Personal life
- Died: 322
- Parent: Rav Huna (father)
- Known for: Head of the Academy of Sura, amora of the third generation

Religious life
- Religion: Judaism

Senior posting
- Teacher: Rav Chisda

= Rabbah bar Rav Huna =

Rabbah bar Rav Huna was a Jewish Talmudist who lived in Babylonia, known as an amora of the third generation (died 322). He was the son of Rav Huna, the head of the Academy of Sura.

==In the Talmudic Academy==

He was a man of true piety and genuine modesty, and was urged by his father to attend Rav Chisda's lectures diligently and to profit by his acumen. At first, however, Rabbah held aloof because matters were discussed which did not appeal to his earnest nature. But later he became closely associated with Rav Chisda, and was appointed judge under him; subsequently the two discussed aggadic subjects together.

After the death of Rav Chisda, Rabbah became the head of the Academy of Sura, though he apparently held this position without the approval of the exilarch.
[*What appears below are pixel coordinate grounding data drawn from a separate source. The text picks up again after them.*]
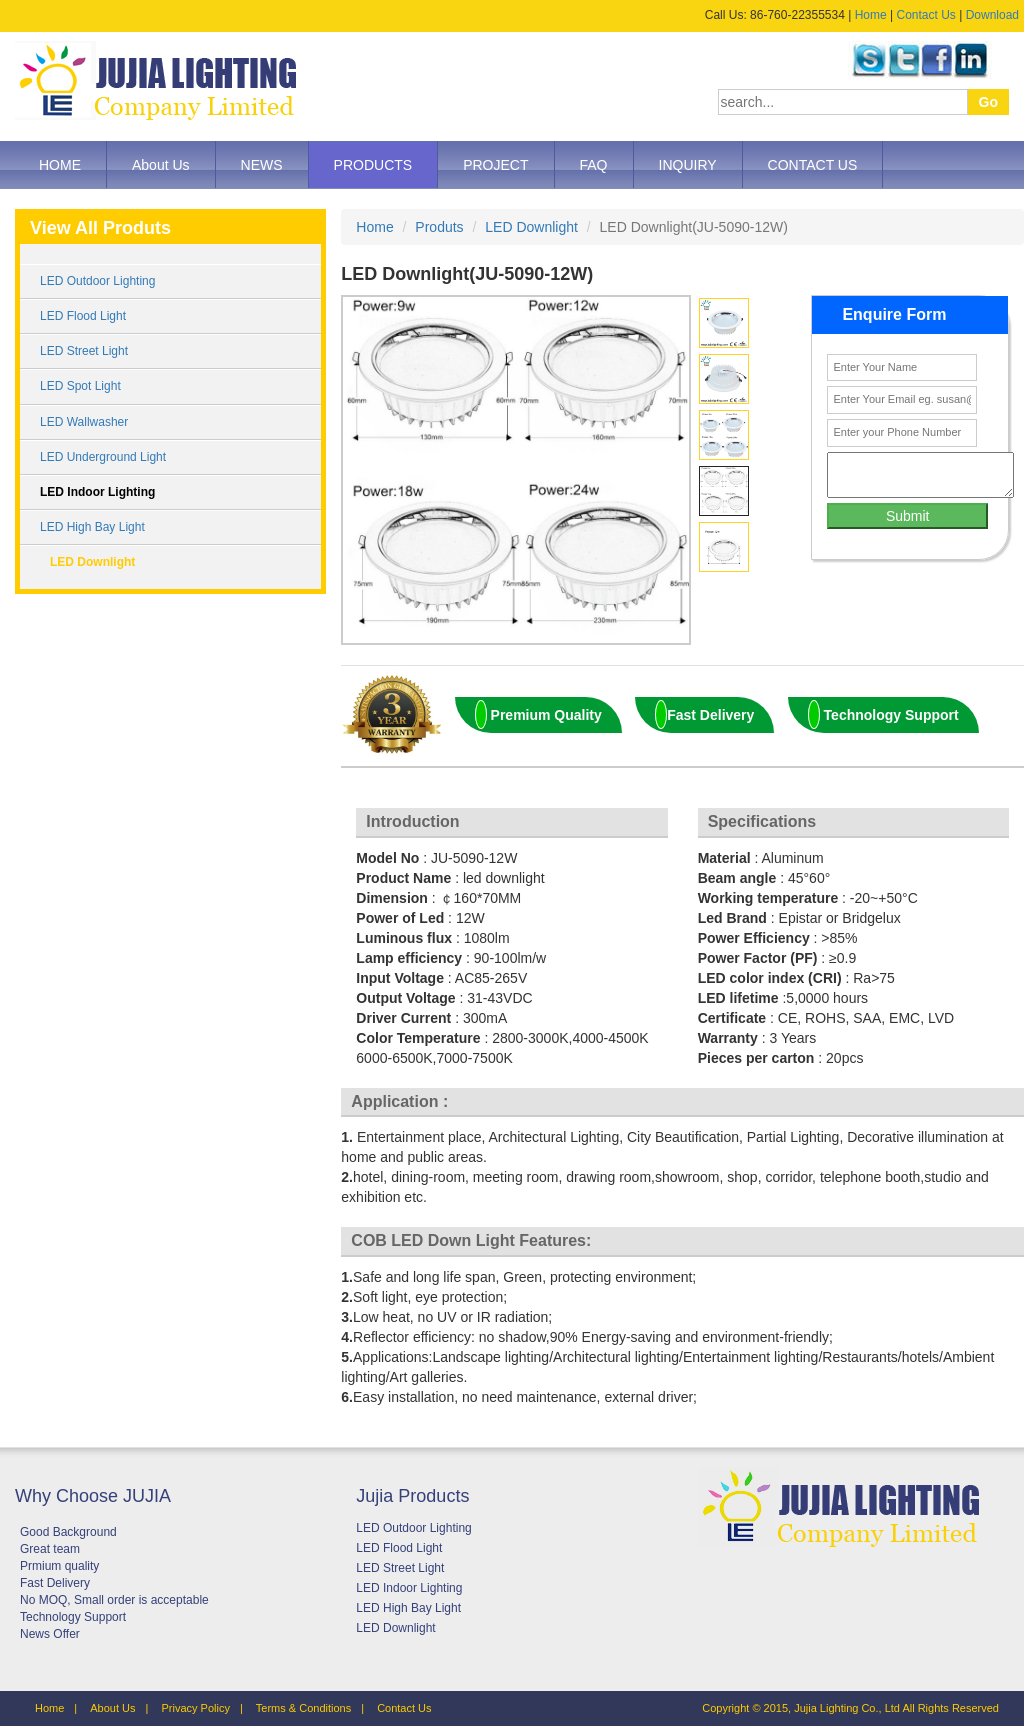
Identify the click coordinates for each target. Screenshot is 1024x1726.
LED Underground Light (103, 457)
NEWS (262, 165)
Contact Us (925, 15)
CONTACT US (813, 165)
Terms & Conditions (303, 1708)
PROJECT (495, 165)
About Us (161, 165)
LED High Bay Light (92, 527)
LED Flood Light (83, 316)
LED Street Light (84, 351)
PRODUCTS (373, 165)
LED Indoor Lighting (97, 492)
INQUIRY (688, 165)
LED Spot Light (80, 386)
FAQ (594, 165)
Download (992, 15)
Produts (439, 227)
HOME (60, 165)
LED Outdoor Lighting (97, 281)
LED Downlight (92, 562)
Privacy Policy (195, 1708)
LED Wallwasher (84, 422)
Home (871, 15)
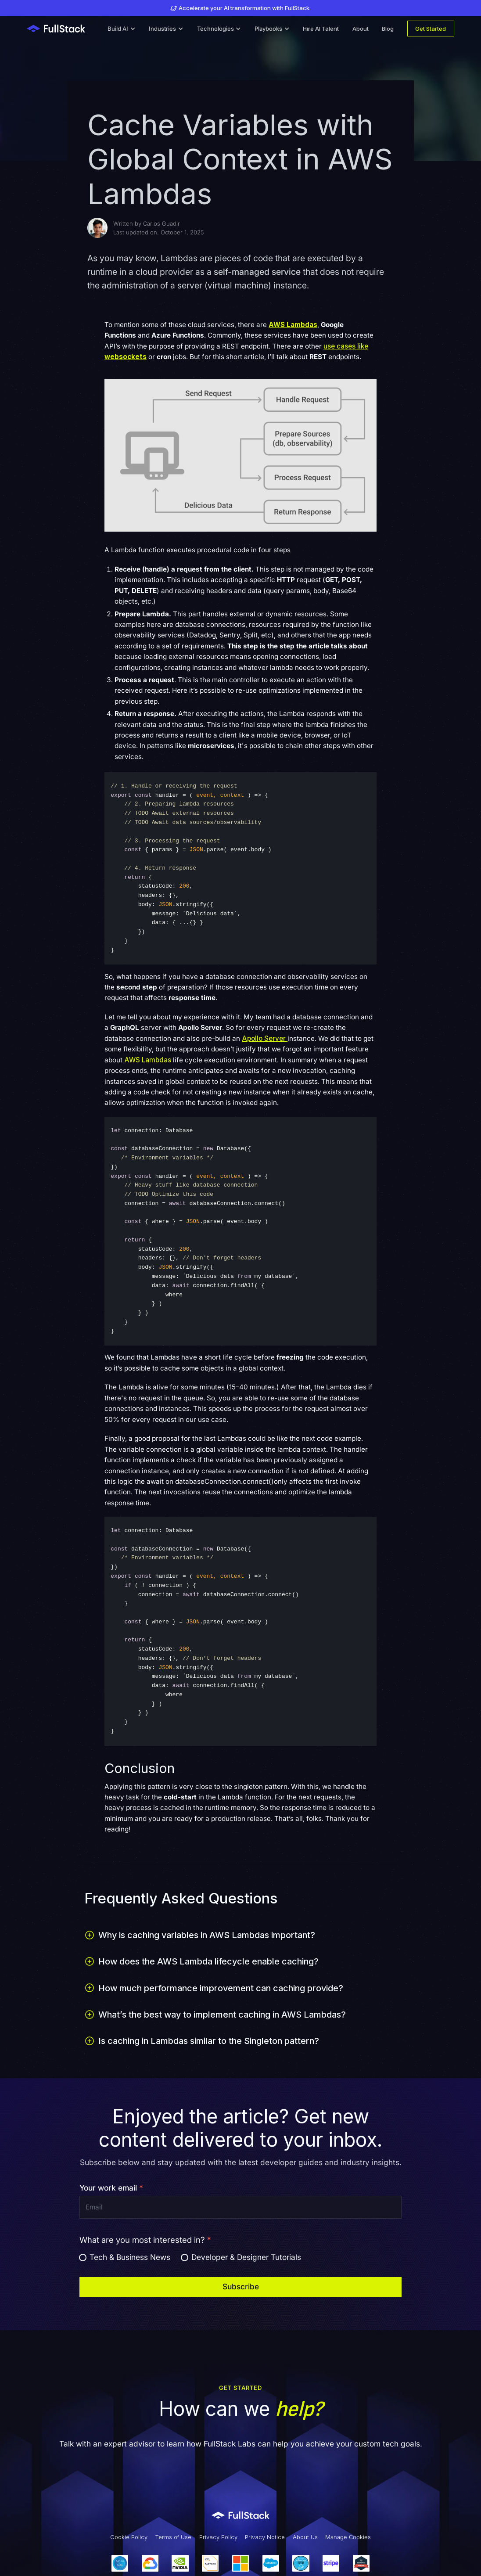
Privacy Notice (265, 2536)
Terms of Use (173, 2536)
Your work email (111, 2187)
His general relations with the exilarchate were by no means friendly, and he declared himself independent of its authority.

==Teachings==

A number of his halakhic and aggadic teachings appear in the Talmud, including:
- He who is insolent must be considered a transgressor.
- When one falls into a rage, he loses the respect of God.
- He who possesses learning [in the Torah], but is without the fear of God, is like a steward to whom have been given the keys of the inner storehouses but not the outer keys; he cannot gain access to the storehouses".